Getting our name, interests, photographs of us, our friends, our family, and sometimes even our contact information, is as easy as offering a lollipop to a child.
Even if you're already well aware of how much your online information could be being tracked, I bet you've never seen it put into this context before. Click Take This Lollipop, select 'allow' and prepare yourself to be creeped out. In short, you're about to see something very familiar.
If you would prefer not to click 'allow' until you know what you're getting yourself into, watch my version here:
[youtube http://www.youtube.com/embed/0DYFPupvo1Q?hl=en&fs=1 expand=1]
As several bloggers who have picked up the story point out, even though this may be an exaggeration of what is being done with information about you on the Internet, it makes a point by making you think twice next time you click the "allow" button.
The Next Web's Matt Brian writes:
Take This Lollipop plays on the fact that many people underestimate the power of social networks and the information that can be obtained from them, connecting to your Facebook account to play through a scene where a creepy man spying and tracking you.
It’s like a scene from one of the many horror films that have hit movie theaters in the past few years, showing a man in a somewhat abandoned house (complete with a tricycle in the corner of a room), obtaining information from your Facebook profile. Your photos, location and friends are all displayed, making you aware of what you willingly share on your Facebook account.
The New York Times BITS blog reports that Jason Zada took credit for the video with his tweet.
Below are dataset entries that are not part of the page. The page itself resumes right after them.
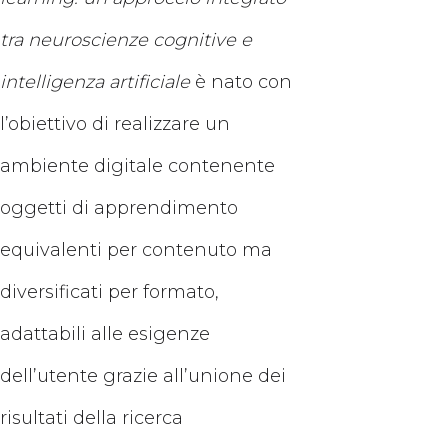
tra neuroscienze cognitive e
intelligenza artificiale
è nato con
l’obiettivo di realizzare un
ambiente digitale contenente
oggetti di apprendimento
equivalenti per contenuto ma
diversificati per formato,
adattabili alle esigenze
dell’utente grazie all’unione dei
risultati della ricerca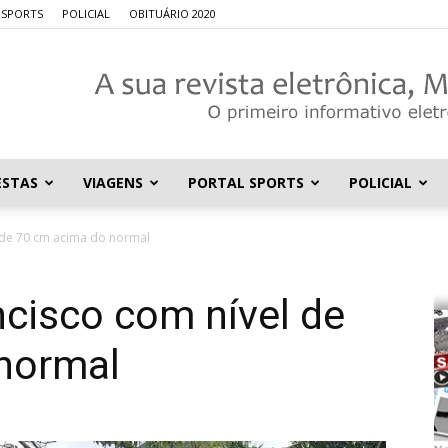
l SPORTS
POLICIAL
OBITUÁRIO 2020
ESTAS
VIAGENS
PORTAL SPORTS
POLICIAL
Portal
 de 70 cm acima do normal
cisco com nível de
Mantena
normal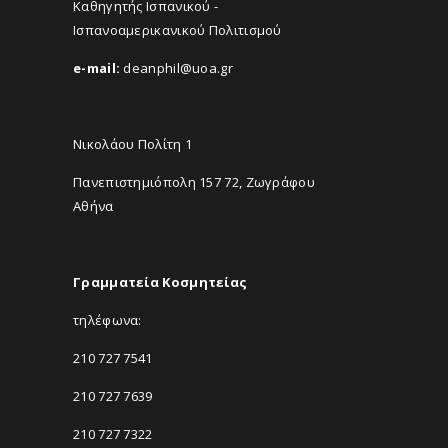
Καθηγητής Ισπανικού -
Ισπανοαμερικανικού Πολιτισμού
e-mail:
deanphil@uoa.gr
Νικολάου Πολίτη 1
Πανεπιστημιόπολη 157 72, Ζωγράφου
Αθήνα
Γραμματεία Κοσμητείας
τηλέφωνα:
210 727 7541
210 727 7639
210 727 7322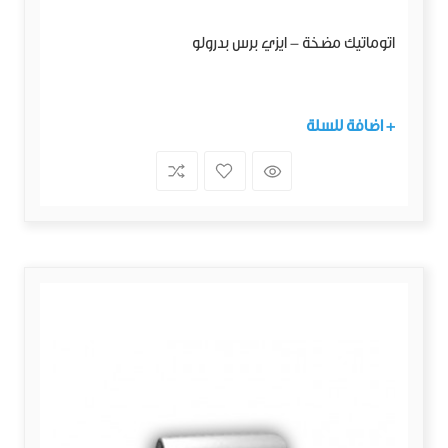
اتوماتيك مضخة - ايزي برس بدرولو
+ اضافة للسلة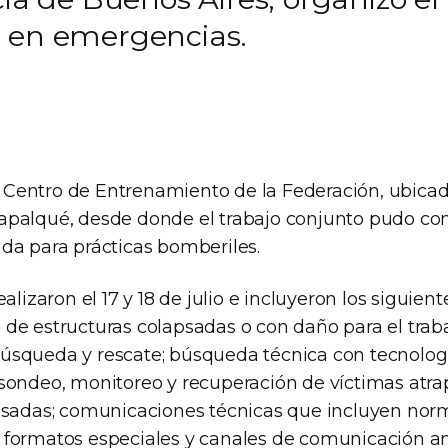
a en emergencias.
el Centro de Entrenamiento de la Federación, ubicad
palqué, desde donde el trabajo conjunto pudo co
da para prácticas bomberiles.
alizaron el 17 y 18 de julio e incluyeron los siguiente
de estructuras colapsadas o con daño para el trab
squeda y rescate; búsqueda técnica con tecnolog
sondeo, monitoreo y recuperación de víctimas atr
psadas; comunicaciones técnicas que incluyen nor
formatos especiales y canales de comunicación a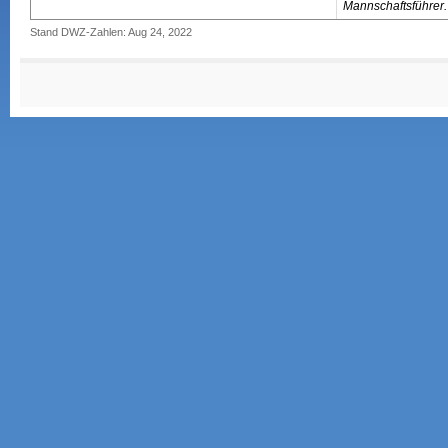
Mannschaftsführer.
Stand DWZ-Zahlen: Aug 24, 2022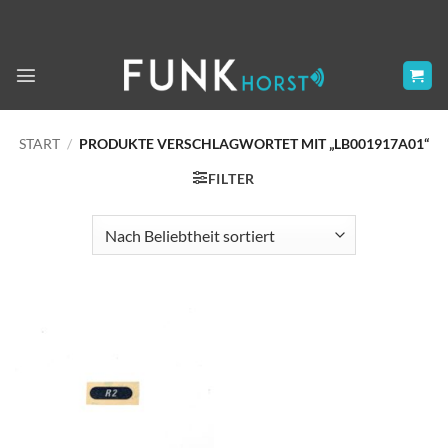
Zum
Inhalt
springen
START
/
PRODUKTE VERSCHLAGWORTET MIT „LB001917A01“
FILTER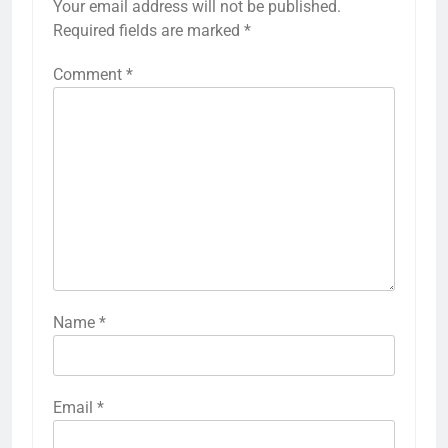
Your email address will not be published.
Required fields are marked
*
Comment
*
Name
*
Email
*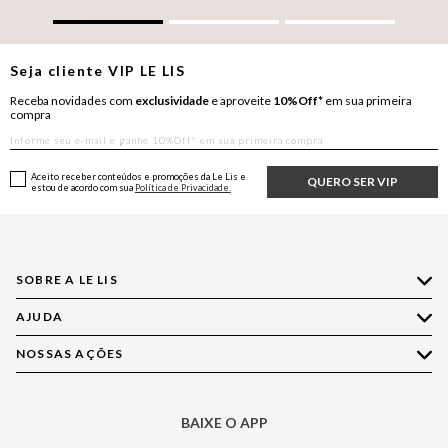
Seja cliente
VIP
LE LIS
Receba novidades com
exclusividade
e aproveite
10%Off*
em sua primeira
compra
Aceito receber conteúdos e promoções da Le Lis e
QUERO SER VIP
estou de acordo com sua
Política de Privacidade.
SOBRE A LE LIS
AJUDA
Quem Somos
Nossas Lojas
NOSSAS AÇÕES
Compre pelo WhatsApp
Ética e Sustentabilidade
Perguntas Frequentes
Aplicativo LE LIS
Política de Privacidade
Central de Relacionamento
BAIXE O APP
Moda
Política de Governança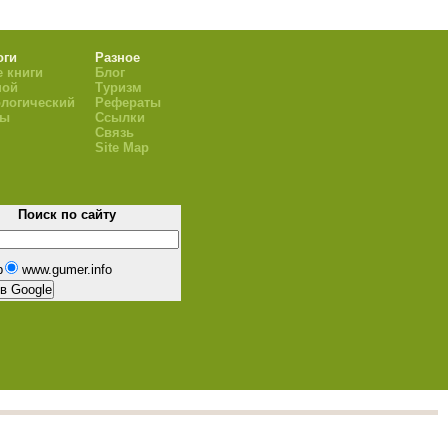
оги
Разное
 книги
Блог
ной
Туризм
логический
Рефераты
ры
Ссылки
Связь
Site Map
Поиск по сайту
b
www.gumer.info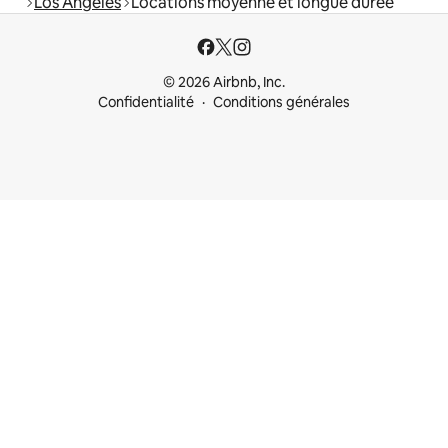
Los Angeles
Locations moyenne et longue durée
© 2026 Airbnb, Inc.
Confidentialité
Conditions générales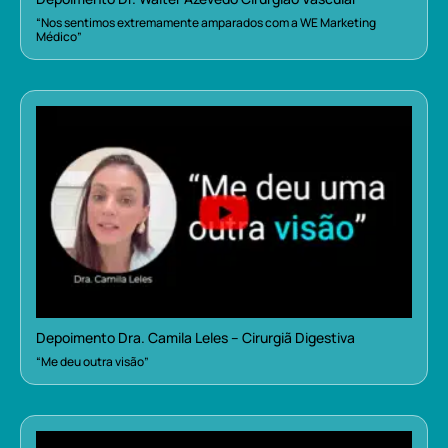
“Nos sentimos extremamente amparados com a WE Marketing
Médico”
Depoimento Dra. Camila Leles – Cirurgiã Digestiva
“Me deu outra visão”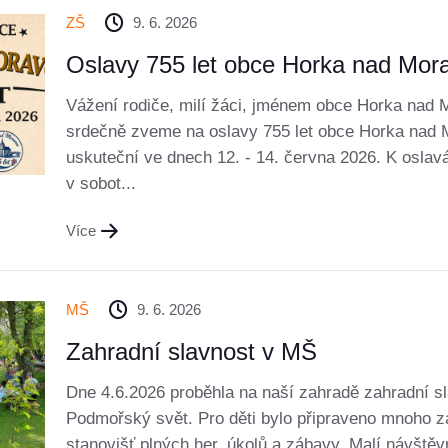
ZŠ
9. 6. 2026
Oslavy 755 let obce Horka nad Mor
Vážení rodiče, milí žáci, jménem obce Horka nad
srdečně zveme na oslavy 755 let obce Horka nad 
uskuteční ve dnech 12. - 14. června 2026. K oslavá
v sobot...
Více
MŠ
9. 6. 2026
Zahradní slavnost v MŠ
Dne 4.6.2026 proběhla na naší zahradě zahradní s
Podmořský svět. Pro děti bylo připraveno mnoho 
stanovišť plných her, úkolů a zábavy. Malí návštěvn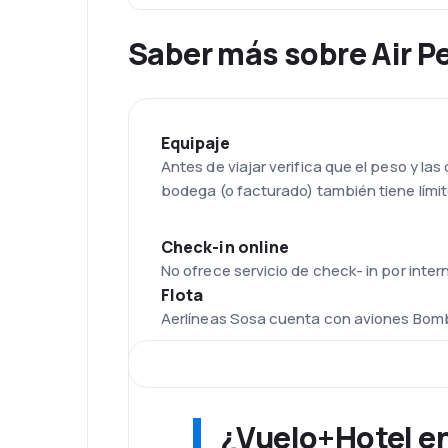
Saber más sobre Air P
Equipaje
Antes de viajar verifica que el peso y l
bodega (o facturado) también tiene lími
Check-in online
No ofrece servicio de check- in por inter
Flota
Aerlíneas Sosa cuenta con aviones Bom
Aeropuerto Internacional de Golos
Su principal base de operaciones es en 
instalaciones que incluyen salas de lleg
artesanías, restaurante, zona Duty Free,
¿Vuelo+Hotel en 
Servicios adicionales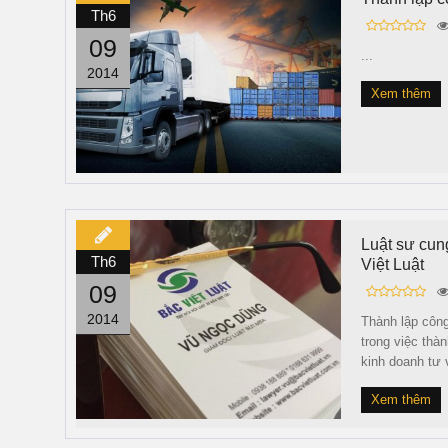
Th6
09
...
2014
Xem thêm
Luật sư cun
Th6
Việt Luật
09
2014
Thành lập công
trong việc thà
kinh doanh tư 
Xem thêm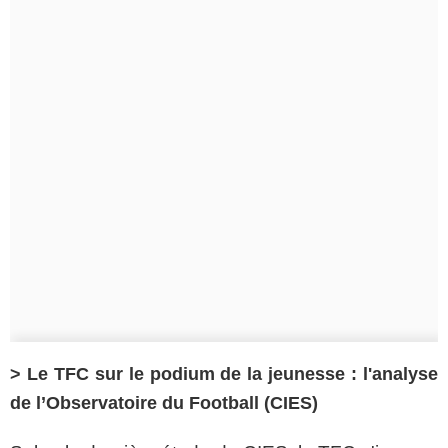
> Le TFC sur le podium de la jeunesse : l'analyse
de l’Observatoire du Football (CIES)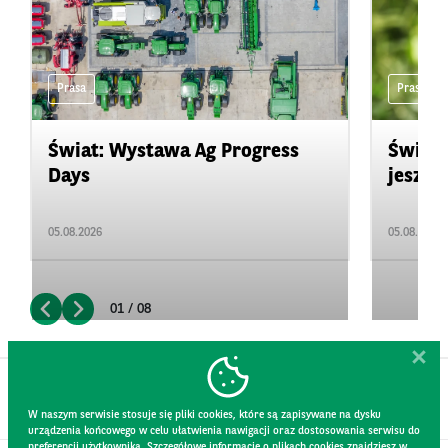
Prasa
Prasa
Świat: Wystawa Ag Progress
Świat
Days
jeszcz
05.08.2026
05.08.2026
01 / 08
W naszym serwisie stosuje się pliki cookies, które są zapisywane na dysku
urządzenia końcowego w celu ułatwienia nawigacji oraz dostosowania serwisu do
preferencji użytkownika. Szczegółowe informacje o plikach cookies znajdziesz w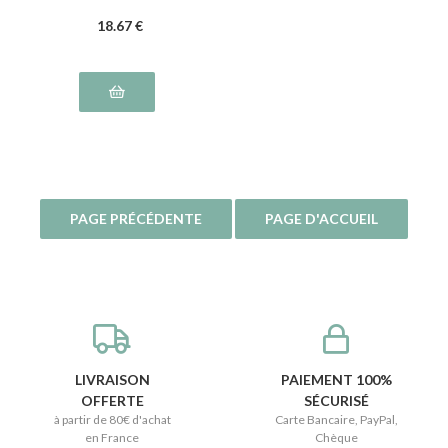
18
.67
€
LIVRAISON
PAIEMENT 100%
OFFERTE
SÉCURISÉ
à partir de 80€ d'achat
Carte Bancaire, PayPal,
en France
Chèque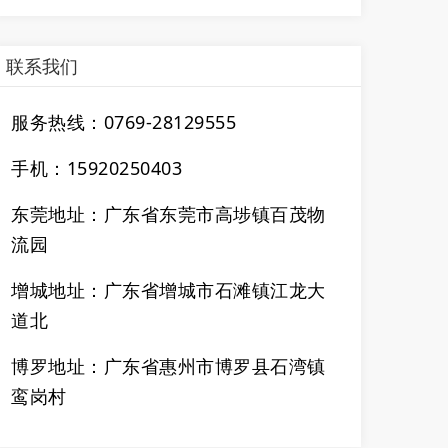
联系我们
服务热线：0769-28129555
手机：15920250403
东莞地址：广东省东莞市高埗镇百茂物
流园
增城地址：广东省增城市石滩镇江龙大
道北
博罗地址：
广东省
惠州市博罗县石湾镇
鸾岗村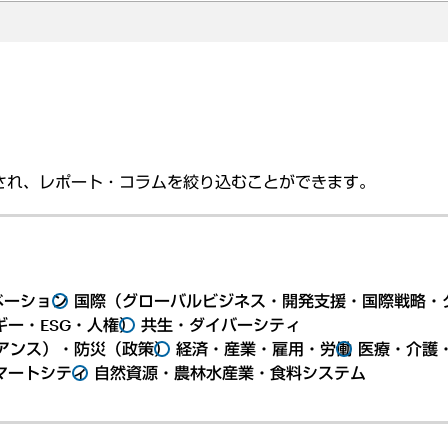
され、レポート・コラムを絞り込むことができます。
ベーション
国際（グローバルビジネス・開発支援・国際戦略・
ー・ESG・人権）
共生・ダイバーシティ
アンス）・防災（政策）
経済・産業・雇用・労働
医療・介護
マートシティ
自然資源・農林水産業・食料システム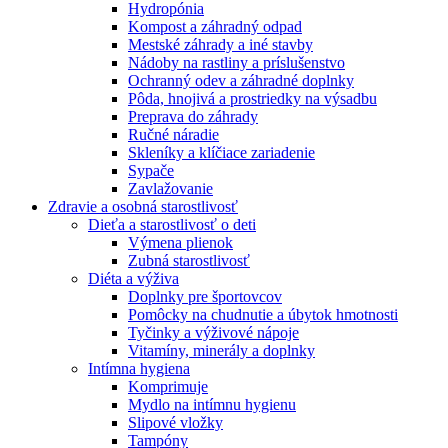
Hydropónia
Kompost a záhradný odpad
Mestské záhrady a iné stavby
Nádoby na rastliny a príslušenstvo
Ochranný odev a záhradné doplnky
Pôda, hnojivá a prostriedky na výsadbu
Preprava do záhrady
Ručné náradie
Skleníky a klíčiace zariadenie
Sypače
Zavlažovanie
Zdravie a osobná starostlivosť
Dieťa a starostlivosť o deti
Výmena plienok
Zubná starostlivosť
Diéta a výživa
Doplnky pre športovcov
Pomôcky na chudnutie a úbytok hmotnosti
Tyčinky a výživové nápoje
Vitamíny, minerály a doplnky
Intímna hygiena
Komprimuje
Mydlo na intímnu hygienu
Slipové vložky
Tampóny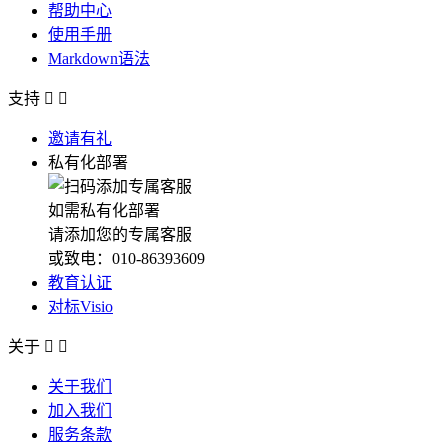
帮助中心
使用手册
Markdown语法
支持


邀请有礼
私有化部署
如需私有化部署
请添加您的专属客服
或致电：010-86393609
教育认证
对标Visio
关于


关于我们
加入我们
服务条款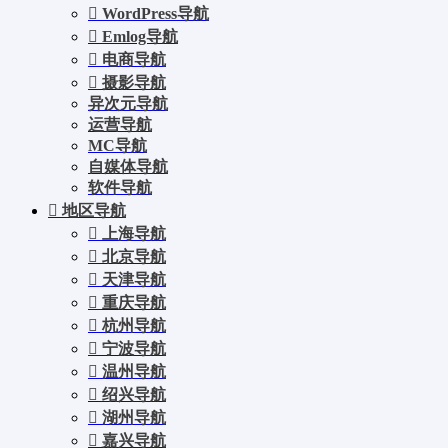
WordPress导航
Emlog导航
电商导航
摄影导航
异次元导航
运营导航
MC导航
自媒体导航
软件导航
地区导航
上海导航
北京导航
天津导航
重庆导航
杭州导航
宁波导航
温州导航
绍兴导航
湖州导航
嘉兴导航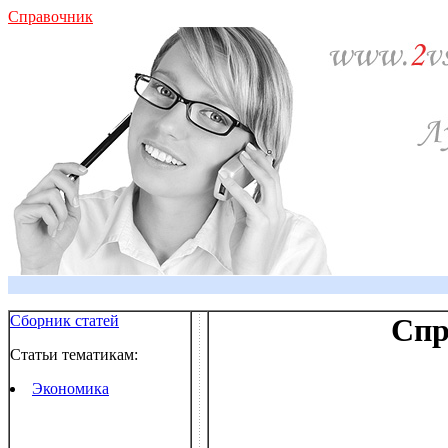
Справочник
Сборник статей
Спр
Статьи тематикам:
Экономика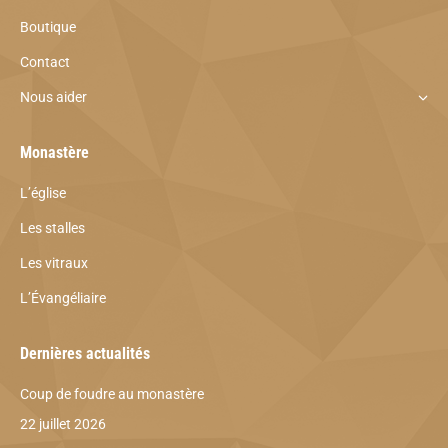
Boutique
Contact
Nous aider
Monastère
L’église
Les stalles
Les vitraux
L’Évangéliaire
Dernières actualités
Coup de foudre au monastère
22 juillet 2026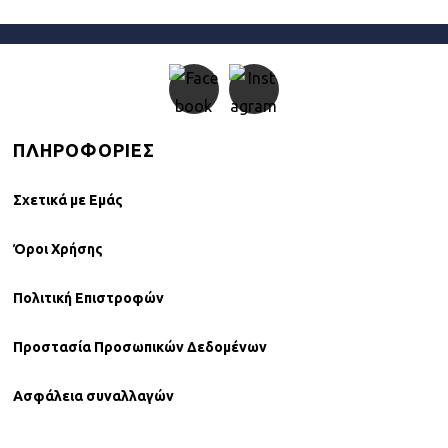
ΠΛΗΡΟΦΟΡΙΕΣ
Σχετικά µε Εµάς
Όροι Χρήσης
Πολιτική Επιστροφών
Προστασία Προσωπικών Δεδομένων
Ασφάλεια συναλλαγών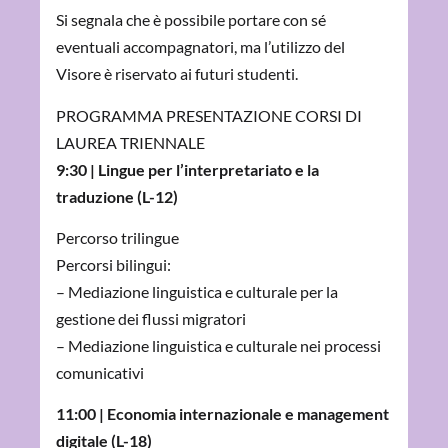
Si segnala che è possibile portare con sé
eventuali accompagnatori, ma l’utilizzo del
Visore è riservato ai futuri studenti.
PROGRAMMA PRESENTAZIONE CORSI DI
LAUREA TRIENNALE
9:30 | Lingue per l’interpretariato e la
traduzione (L-12)
Percorso trilingue
Percorsi bilingui:
– Mediazione linguistica e culturale per la
gestione dei flussi migratori
– Mediazione linguistica e culturale nei processi
comunicativi
11:00 | Economia internazionale e management
digitale (L-18)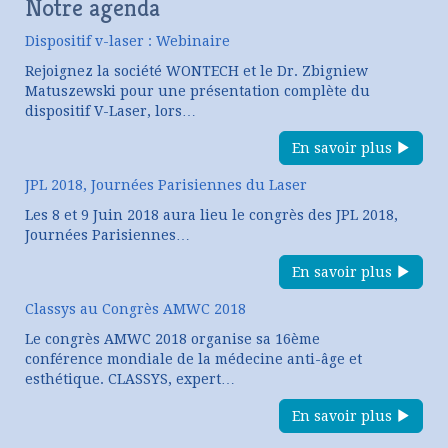
Notre agenda
Dispositif v-laser : Webinaire
Rejoignez la société WONTECH et le Dr. Zbigniew
Matuszewski pour une présentation complète du
dispositif V-Laser, lors…
En savoir plus
JPL 2018, Journées Parisiennes du Laser
Les 8 et 9 Juin 2018 aura lieu le congrès des JPL 2018,
Journées Parisiennes…
En savoir plus
Classys au Congrès AMWC 2018
Le congrès AMWC 2018 organise sa 16ème
conférence mondiale de la médecine anti-âge et
esthétique. CLASSYS, expert…
En savoir plus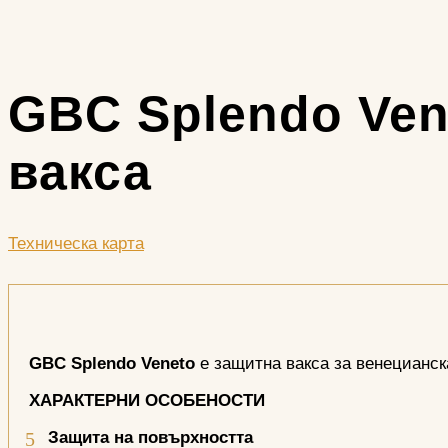
GBC Splendo Ven
вакса
Техническа карта
GBC
Splendo Veneto
е защитна вакса за венецианс
ХАРАКТЕРНИ ОСОБЕНОСТИ
Защита на повърхността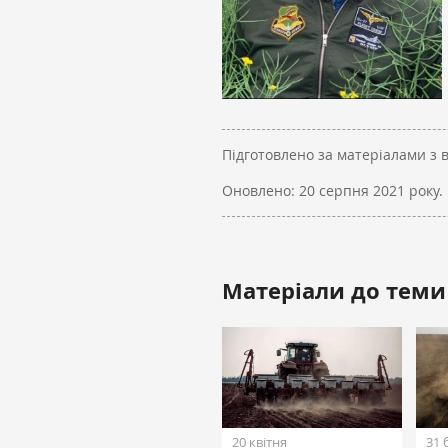
Підготовлено за матеріалами з 
Оновлено:
20 серпня 2021 року.
Матеріали до теми
20 квітня
31 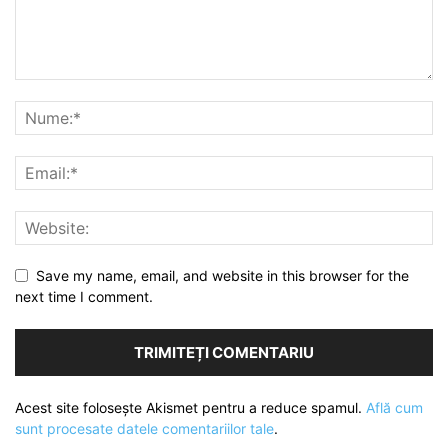
Save my name, email, and website in this browser for the
next time I comment.
Acest site folosește Akismet pentru a reduce spamul.
Află cum
sunt procesate datele comentariilor tale
.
Zada is also responsible for interactive campaigns like 'Elf Yourself.'
Bill Oberst who stars as the "creepy guy" in the film told The Blaze that although he's unsure of what the actual purpose of the film is, aside from its intent to go viral, that it did the job creeping even himself out.
"When I saw me going through my own personal Facebook information, that was weird," Oberst said. When asked how he felt about what he saw and the message portrayed, he said concerned. "Absolute concern. You realize that your location information -- any information -- is easy to put together from what you have online. So much much about us is on the web."
And Oberst, who is used to being cast as the scary guy, is not the only one who is freaked out. The Facebook Connect app has been exploding since it launched and Twitter is capturing many comments on it.
Oberst said the scene was filmed in an abandoned hospital and that his wife-beater tank top is a calling card for creeps. He notes that one of his reactions is how different it would feel for a man versus a woman watching the movie.
"There are some dark, sexual undertones," Oberst said. "I definitely think a man using the app will have a different reaction than a woman."
The Blaze contacted Zada but he had not responded by the time of this posting.